La legislación antiterrorista de 1992,
específicamente el inciso a) del artículo 12°
del Decreto Ley N° 25475, ratificó el rol
protagónico que venía teniendo la Policía
Nacional en el proceso investigatorio al permitirle que asuma la
investigación de los delitos de Terrorismo a nivel
nacional, disponiendo que su personal intervenga sin ninguna
restricción ajena a las que estuviere prevista en sus
reglamentos institucionales.37 Asimismo, en el artículo
4° del Decreto Ley N° 25659, se estableció que
para el delito de Traición a la Patria, la
investigación preliminar y el juzgamiento estarían
a cargo del Fuero Militar.

En este punto, es pertinente indicar que la
decisión de si la conducta realizada configuraba un
supuesto de Terrorismo o de Traición a la Patria, estaba
en manos de la Policía Nacional, quien, en la
mayoría de los casos, los derivaba al Fuero Militar. Estas
disposiciones limitaron seriamente la labor del Ministerio
Público, cuyo rol constitucional le exigía
conducir, desde el inicio, la investigación del delito. De
esta manera, la etapa de la investigación se dejó
en manos de las Fuerzas Policiales y Fuerzas Armadas -dependiendo
del delito que se investigaba-, quienes no ejercían
ningún papel protector o de control del respeto de los
derechos humanos.

Por lo indicado, el Ministerio Público se vio
reducido a una especie de fedatario de la legalidad de las
actuaciones y decisiones de la Policía Nacional, sin
ningún papel protagónico.
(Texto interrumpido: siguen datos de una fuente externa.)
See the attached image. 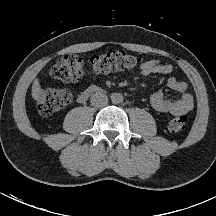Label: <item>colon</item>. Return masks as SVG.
Segmentation results:
<instances>
[{"label":"colon","instance_id":"5ec220e1","mask_svg":"<svg viewBox=\"0 0 216 216\" xmlns=\"http://www.w3.org/2000/svg\"><path fill=\"white\" fill-rule=\"evenodd\" d=\"M141 64V58L124 51H112L102 55L82 57L66 54L59 58L50 70V76L56 80L73 82L86 75L107 73L115 70L133 69ZM73 94L65 89L43 88L38 94V109L41 115L49 116L71 104ZM188 118L179 115L169 122L172 132L185 129Z\"/></svg>","mask_w":216,"mask_h":216}]
</instances>
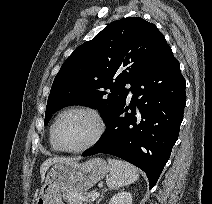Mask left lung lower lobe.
<instances>
[{
	"instance_id": "1",
	"label": "left lung lower lobe",
	"mask_w": 212,
	"mask_h": 204,
	"mask_svg": "<svg viewBox=\"0 0 212 204\" xmlns=\"http://www.w3.org/2000/svg\"><path fill=\"white\" fill-rule=\"evenodd\" d=\"M131 91L129 106L125 100L105 119L106 132L82 156L106 153L122 158L143 170L152 188L177 141L186 104L185 80L171 48Z\"/></svg>"
}]
</instances>
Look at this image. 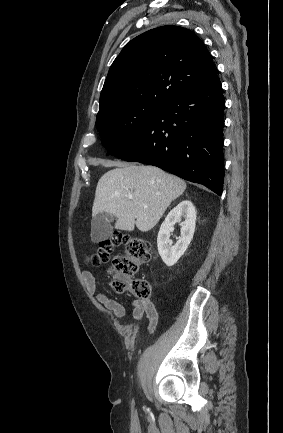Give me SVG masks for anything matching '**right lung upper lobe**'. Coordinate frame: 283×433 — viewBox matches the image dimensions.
Masks as SVG:
<instances>
[{"label": "right lung upper lobe", "mask_w": 283, "mask_h": 433, "mask_svg": "<svg viewBox=\"0 0 283 433\" xmlns=\"http://www.w3.org/2000/svg\"><path fill=\"white\" fill-rule=\"evenodd\" d=\"M218 78L210 53L192 31L173 25L132 39L110 67L99 112L132 103L165 105Z\"/></svg>", "instance_id": "right-lung-upper-lobe-1"}]
</instances>
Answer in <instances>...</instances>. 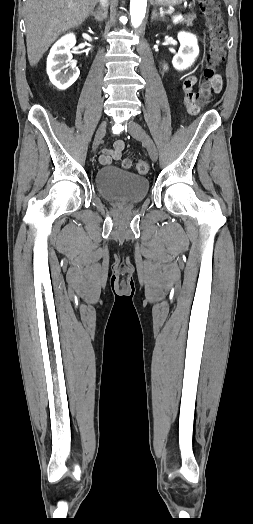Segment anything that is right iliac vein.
I'll use <instances>...</instances> for the list:
<instances>
[{
    "instance_id": "1",
    "label": "right iliac vein",
    "mask_w": 253,
    "mask_h": 524,
    "mask_svg": "<svg viewBox=\"0 0 253 524\" xmlns=\"http://www.w3.org/2000/svg\"><path fill=\"white\" fill-rule=\"evenodd\" d=\"M106 127H107V123L106 122L101 123V125L99 126V128H98V130L96 132L95 138H94L93 150H96L98 148V146L101 143L103 137L105 136V134H106Z\"/></svg>"
}]
</instances>
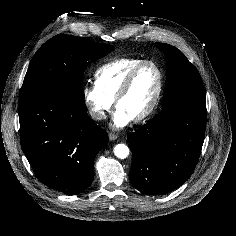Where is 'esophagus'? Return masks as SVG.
<instances>
[{"label": "esophagus", "mask_w": 236, "mask_h": 236, "mask_svg": "<svg viewBox=\"0 0 236 236\" xmlns=\"http://www.w3.org/2000/svg\"><path fill=\"white\" fill-rule=\"evenodd\" d=\"M117 139V135L116 134H114V133H109V140L110 141H114V140H116Z\"/></svg>", "instance_id": "esophagus-1"}]
</instances>
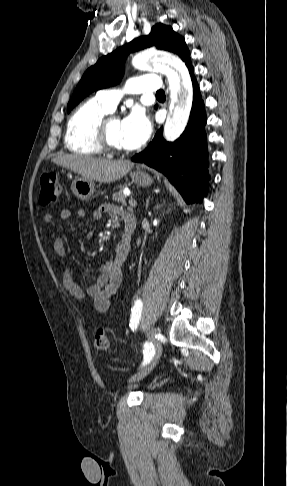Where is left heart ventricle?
<instances>
[{
  "label": "left heart ventricle",
  "mask_w": 287,
  "mask_h": 486,
  "mask_svg": "<svg viewBox=\"0 0 287 486\" xmlns=\"http://www.w3.org/2000/svg\"><path fill=\"white\" fill-rule=\"evenodd\" d=\"M108 135L112 144L125 149L122 133V121L118 118H113L108 124Z\"/></svg>",
  "instance_id": "1"
}]
</instances>
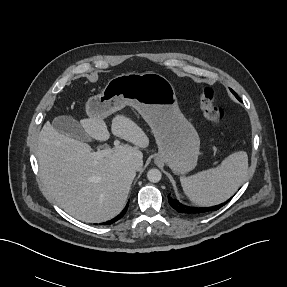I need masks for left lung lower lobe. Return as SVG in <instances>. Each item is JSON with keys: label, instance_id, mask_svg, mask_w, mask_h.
Listing matches in <instances>:
<instances>
[{"label": "left lung lower lobe", "instance_id": "0a47b994", "mask_svg": "<svg viewBox=\"0 0 287 287\" xmlns=\"http://www.w3.org/2000/svg\"><path fill=\"white\" fill-rule=\"evenodd\" d=\"M168 200H169V204L177 212H179L181 214H186V215H201V214H205V213L210 212V211H215V210H218L219 208H221L222 206H224L228 202V201H226L225 203H222L220 205H216L213 207L198 208V207L186 206V205L180 203L178 200L172 199L169 195H168Z\"/></svg>", "mask_w": 287, "mask_h": 287}]
</instances>
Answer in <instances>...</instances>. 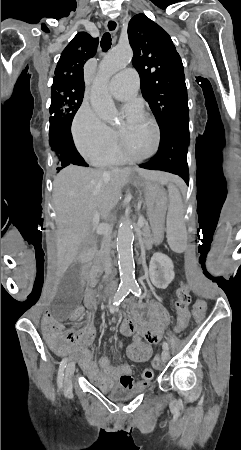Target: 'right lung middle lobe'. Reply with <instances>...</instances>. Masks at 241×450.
<instances>
[{
	"mask_svg": "<svg viewBox=\"0 0 241 450\" xmlns=\"http://www.w3.org/2000/svg\"><path fill=\"white\" fill-rule=\"evenodd\" d=\"M51 88L49 139L53 167L60 171L70 164L65 143L67 140H73L70 128L82 103L84 88L70 84H53Z\"/></svg>",
	"mask_w": 241,
	"mask_h": 450,
	"instance_id": "1",
	"label": "right lung middle lobe"
}]
</instances>
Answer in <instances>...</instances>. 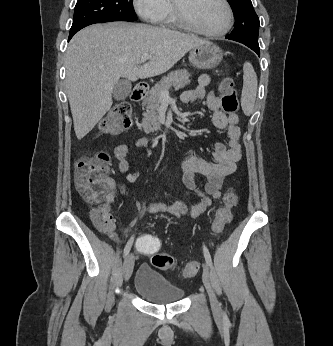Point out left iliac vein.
Segmentation results:
<instances>
[{"label":"left iliac vein","mask_w":333,"mask_h":346,"mask_svg":"<svg viewBox=\"0 0 333 346\" xmlns=\"http://www.w3.org/2000/svg\"><path fill=\"white\" fill-rule=\"evenodd\" d=\"M202 277H203V283H204V285L207 289L208 295H209L211 308L215 314L219 315L221 312V307H220V303H219V301L215 295V292L212 288V285H211L210 270H209V267L207 266V264H203Z\"/></svg>","instance_id":"4c4485c4"}]
</instances>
La legislación
eliminaba la potestad jurisdiccional para disponer la apertura de
instrucción: El inciso a) del artículo 13° del
Decreto Ley N° 25475 dispuso a la obligatoriedad de emitir un
auto de apertura de instrucción, cuando era recibida la
denuncia policial, momento en que se convirtió en un
simple operador mecánico. Con esta norma se
pretendía anular la posibilidad de que el juez declare que
no existe mérito para abrir instrucción; obligar al
juez a que abra instrucción decretando la
detención; y lograr que esta decisión se tome en el
plazo excesivamente breve de 24 horas, en la que sería
físicamente imposible realizar una real
deliberación o ponderación de los elementos del
caso. El juez no tenía la potestad, sino la
obligación de emitir un auto de apertura de
instrucción cuando recibía la denuncia, aunque
considerara que no existía material probatorio suficiente
para denunciar 38, lo que convierte a los jueces en meros
tramitadores en esta etapa del proceso.